An Italian Dream
‘I told her.’
‘You did what?’ He slammed his fist against the wooden side of the pool room. She flinched but held his gaze. He was so close, she could smell his familiar woody aftershave, see the spittle on his lip and the brown flecks in his otherwise blue eyes. Stella wondered what she’d ever seen in him.
‘She needed to know the truth,’ she said calmly. ‘She deserved to know.’
‘Amber didn’t tell her anything?’
‘Amber had every intention of telling her and tried to, but she found it too hard to break her mum’s heart and her promise to you.’ Stella held his gaze. ‘You should never have made her lie for you. She’s gone through hell covering your arse. She’s been angry and frustrated at Fern for not seeing what she thought should be obvious. Were you really meaning to come out here to ensure Amber kept her mouth shut? How on earth did you think you were going to do that? Manipulate her like you do Fern? Emotionally blackmail her?’
‘Don’t you dare speak to me like that.’ His voice was ominous, his hand still rammed against the wall, his breath hot on her face.
‘I can and I will,’ she said with a steeliness that she hoped wouldn’t betray how much she was shaking inside.
‘She’s going to hate you for what you’ve done.’
His words were like a punch to the gut, but she knew them to be true. ‘Maybe so, but it was the right thing to do, to own up and tell her. It’s her choice now what she does with that information. She knows the truth.’
‘I thought we had a good thing. Why the hell spoil everything?’
Stella studied the face of the man who was as familiar as her own reflection. For so long, her feelings about Paul had been such a jumble, a weird mix of lust, hate, perhaps love, sometimes disgust, at what they’d done behind Fern’s back. She’d get a message from him and her heart would flip, but whether from excitement or fear, she wasn’t sure. The other night on the yacht when he’d sent explicit messages and pictures she’d given in to her darker feelings for him, the lust that had remained since she was a teen. Looking at him now, she knew how the thought of that made her feel, how much she hated herself for betraying the trust of her friend, how much she didn’t want to be anywhere near him in that way ever again. It really was over.
Stella slipped out from beneath his arm. She could sense the anger simmering off him. She was glad Jacob and his dad were just outside. Her marriage may have failed but Rhod was a good dad and she knew he’d be there for her if she ever needed him.
‘When we get back home,’ she said, once she’d moved far enough away to the pool room door, ‘I don’t want you contacting me again. You understand.’

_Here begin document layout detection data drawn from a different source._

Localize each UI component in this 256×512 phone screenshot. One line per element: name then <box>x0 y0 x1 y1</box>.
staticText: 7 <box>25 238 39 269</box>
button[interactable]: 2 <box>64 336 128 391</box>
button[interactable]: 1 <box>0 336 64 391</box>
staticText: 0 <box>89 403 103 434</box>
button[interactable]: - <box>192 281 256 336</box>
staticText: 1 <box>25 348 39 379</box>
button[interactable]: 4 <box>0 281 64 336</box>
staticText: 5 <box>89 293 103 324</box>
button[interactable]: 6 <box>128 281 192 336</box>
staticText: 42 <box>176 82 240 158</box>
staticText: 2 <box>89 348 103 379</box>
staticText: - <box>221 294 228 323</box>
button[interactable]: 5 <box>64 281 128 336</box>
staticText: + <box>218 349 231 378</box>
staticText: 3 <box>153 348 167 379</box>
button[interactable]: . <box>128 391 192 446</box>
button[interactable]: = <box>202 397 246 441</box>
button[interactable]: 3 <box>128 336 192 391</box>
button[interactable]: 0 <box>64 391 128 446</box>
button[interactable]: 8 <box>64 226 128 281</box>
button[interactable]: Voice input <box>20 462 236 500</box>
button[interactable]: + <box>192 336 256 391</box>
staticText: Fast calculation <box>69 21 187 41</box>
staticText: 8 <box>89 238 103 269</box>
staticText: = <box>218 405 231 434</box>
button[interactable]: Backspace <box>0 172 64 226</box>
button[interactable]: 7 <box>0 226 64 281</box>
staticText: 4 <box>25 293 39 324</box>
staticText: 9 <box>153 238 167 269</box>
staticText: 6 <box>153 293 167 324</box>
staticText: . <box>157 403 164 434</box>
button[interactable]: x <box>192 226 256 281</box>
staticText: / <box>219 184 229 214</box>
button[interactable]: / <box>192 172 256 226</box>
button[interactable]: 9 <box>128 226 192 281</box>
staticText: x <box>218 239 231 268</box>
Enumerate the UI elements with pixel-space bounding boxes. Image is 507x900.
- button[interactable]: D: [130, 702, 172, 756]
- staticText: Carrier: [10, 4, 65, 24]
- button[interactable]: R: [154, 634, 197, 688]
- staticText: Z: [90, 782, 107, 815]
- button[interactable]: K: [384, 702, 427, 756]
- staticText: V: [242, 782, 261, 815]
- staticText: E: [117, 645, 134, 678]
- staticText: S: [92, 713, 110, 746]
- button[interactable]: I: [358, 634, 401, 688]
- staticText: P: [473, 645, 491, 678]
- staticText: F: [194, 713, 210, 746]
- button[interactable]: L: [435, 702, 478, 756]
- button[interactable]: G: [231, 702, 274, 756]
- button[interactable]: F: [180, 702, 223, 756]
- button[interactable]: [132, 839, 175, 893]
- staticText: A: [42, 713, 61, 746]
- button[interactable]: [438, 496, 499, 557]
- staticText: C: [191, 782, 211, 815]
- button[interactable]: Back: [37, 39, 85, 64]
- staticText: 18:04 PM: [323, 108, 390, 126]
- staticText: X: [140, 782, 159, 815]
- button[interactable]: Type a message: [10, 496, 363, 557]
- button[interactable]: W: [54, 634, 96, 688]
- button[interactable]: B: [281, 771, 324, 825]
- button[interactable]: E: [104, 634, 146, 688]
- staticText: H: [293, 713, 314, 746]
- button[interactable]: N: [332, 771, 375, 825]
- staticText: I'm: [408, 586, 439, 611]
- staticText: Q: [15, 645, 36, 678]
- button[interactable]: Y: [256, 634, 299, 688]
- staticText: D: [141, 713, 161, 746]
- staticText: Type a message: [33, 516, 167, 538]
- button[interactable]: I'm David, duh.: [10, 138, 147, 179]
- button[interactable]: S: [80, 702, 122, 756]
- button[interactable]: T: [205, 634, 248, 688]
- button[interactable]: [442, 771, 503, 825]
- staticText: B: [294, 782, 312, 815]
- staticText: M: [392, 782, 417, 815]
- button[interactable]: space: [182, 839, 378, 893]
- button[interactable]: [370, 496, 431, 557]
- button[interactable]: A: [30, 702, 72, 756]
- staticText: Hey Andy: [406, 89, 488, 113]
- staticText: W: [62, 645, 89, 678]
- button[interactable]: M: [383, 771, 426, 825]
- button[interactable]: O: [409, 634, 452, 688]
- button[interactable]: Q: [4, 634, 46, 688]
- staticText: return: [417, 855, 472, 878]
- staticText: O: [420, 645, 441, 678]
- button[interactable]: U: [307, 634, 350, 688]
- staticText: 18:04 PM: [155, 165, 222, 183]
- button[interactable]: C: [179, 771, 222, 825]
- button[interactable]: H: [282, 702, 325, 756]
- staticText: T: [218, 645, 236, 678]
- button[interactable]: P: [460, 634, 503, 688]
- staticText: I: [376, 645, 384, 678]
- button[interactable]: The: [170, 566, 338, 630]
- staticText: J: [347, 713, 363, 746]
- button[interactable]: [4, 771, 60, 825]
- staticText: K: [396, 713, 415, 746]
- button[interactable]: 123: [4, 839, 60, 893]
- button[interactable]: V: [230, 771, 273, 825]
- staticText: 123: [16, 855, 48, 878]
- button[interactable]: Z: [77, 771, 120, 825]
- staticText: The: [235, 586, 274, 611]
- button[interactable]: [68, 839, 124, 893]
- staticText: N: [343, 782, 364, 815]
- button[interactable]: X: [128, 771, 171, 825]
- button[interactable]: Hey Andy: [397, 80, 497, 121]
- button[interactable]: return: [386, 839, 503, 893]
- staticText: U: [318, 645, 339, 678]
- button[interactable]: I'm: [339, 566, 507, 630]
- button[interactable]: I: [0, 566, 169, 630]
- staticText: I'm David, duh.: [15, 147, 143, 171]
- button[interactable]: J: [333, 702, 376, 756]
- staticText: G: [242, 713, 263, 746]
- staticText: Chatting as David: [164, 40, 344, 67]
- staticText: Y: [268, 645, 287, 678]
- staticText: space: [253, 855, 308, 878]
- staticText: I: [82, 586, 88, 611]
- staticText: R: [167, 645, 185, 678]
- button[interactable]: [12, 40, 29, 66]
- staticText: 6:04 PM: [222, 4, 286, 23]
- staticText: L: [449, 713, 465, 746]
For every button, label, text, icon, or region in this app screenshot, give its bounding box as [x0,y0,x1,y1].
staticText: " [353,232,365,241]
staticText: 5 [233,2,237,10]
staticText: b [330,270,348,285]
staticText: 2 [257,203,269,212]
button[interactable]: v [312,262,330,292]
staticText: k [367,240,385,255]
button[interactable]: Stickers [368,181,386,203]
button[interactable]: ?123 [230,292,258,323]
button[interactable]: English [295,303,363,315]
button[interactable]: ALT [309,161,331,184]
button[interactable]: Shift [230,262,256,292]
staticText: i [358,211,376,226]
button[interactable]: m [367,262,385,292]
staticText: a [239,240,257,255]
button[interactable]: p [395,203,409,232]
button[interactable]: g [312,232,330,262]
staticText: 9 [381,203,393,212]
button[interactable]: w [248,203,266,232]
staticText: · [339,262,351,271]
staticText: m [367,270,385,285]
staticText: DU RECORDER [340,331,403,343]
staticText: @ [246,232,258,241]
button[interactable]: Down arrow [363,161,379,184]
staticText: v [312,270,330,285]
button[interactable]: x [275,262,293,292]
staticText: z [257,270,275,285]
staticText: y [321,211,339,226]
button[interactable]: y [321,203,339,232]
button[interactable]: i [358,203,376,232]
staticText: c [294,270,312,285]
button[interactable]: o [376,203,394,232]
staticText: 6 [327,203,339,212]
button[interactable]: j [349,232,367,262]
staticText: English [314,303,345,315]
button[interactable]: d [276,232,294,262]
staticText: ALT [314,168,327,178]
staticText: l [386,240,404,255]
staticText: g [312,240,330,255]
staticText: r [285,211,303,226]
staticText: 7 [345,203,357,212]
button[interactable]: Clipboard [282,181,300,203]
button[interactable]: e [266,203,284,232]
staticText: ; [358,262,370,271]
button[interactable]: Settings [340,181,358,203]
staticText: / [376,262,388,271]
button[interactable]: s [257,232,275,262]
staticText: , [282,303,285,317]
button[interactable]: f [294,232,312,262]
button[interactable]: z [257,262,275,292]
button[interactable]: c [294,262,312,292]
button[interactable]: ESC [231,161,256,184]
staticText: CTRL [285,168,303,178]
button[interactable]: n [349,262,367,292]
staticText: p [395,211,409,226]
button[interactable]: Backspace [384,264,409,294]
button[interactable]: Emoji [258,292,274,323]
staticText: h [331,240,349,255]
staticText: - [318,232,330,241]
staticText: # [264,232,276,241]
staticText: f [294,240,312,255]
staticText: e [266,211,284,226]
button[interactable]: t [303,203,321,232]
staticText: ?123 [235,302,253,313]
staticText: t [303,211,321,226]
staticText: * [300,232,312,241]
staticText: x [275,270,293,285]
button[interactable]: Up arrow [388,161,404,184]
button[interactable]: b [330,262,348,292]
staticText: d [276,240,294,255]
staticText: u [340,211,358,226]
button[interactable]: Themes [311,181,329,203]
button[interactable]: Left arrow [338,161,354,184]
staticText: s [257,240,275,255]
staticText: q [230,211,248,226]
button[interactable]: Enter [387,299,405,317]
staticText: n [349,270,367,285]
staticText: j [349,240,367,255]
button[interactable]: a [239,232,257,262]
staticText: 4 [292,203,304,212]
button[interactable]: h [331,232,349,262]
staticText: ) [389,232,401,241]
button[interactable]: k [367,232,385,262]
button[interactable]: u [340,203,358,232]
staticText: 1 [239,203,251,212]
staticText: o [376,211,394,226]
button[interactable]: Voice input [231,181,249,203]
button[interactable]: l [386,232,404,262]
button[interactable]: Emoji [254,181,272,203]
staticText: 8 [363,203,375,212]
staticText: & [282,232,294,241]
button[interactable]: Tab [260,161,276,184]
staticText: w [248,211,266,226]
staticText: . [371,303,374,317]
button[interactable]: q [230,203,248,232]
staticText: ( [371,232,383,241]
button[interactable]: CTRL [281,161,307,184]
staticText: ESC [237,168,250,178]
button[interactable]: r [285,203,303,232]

‘You’ll come back for more. I know you too well.’
‘No you don’t, and I won’t. You need to concentrate on your wife and stop disrespecting her.’ She faltered for a moment, taking in his clenched jaw, stocky shoulders and buff arms. He left her feeling cold. ‘Good luck when Fern gets hold of you.’
Rage soared through her as she escaped. She darted round the side of the pool room, not wanting to face Jacob or Rhod. She needed a moment on her own.
Paul was everything that was wrong about the men she normally ended up with: self-centred, laddish, still behaving as if they were twenty instead of in their forties with kids, wives and responsibilities. Not all men were like that or behaved in the way Paul did; she had plenty of friends who’d married decent guys. Maybe she was drawn to men who she knew, one way or another, would eventually break her heart if she let them get too close. With Paul, she’d been part of the problem, having a fling with him, knowing full well he was married to the one person she truly cared about, the one person in her life who was like family. She was closer to Fern than she was to her own parents and she’d let her down in the worst possible way.
As she went the quiet way around the villa to her room, she vowed to somehow make it up to Fern. She couldn’t change what she’d done, but Fern had to come out of this mess stronger and happier for it. Stella knew that Fern would be better off without Paul, she just needed her to believe it.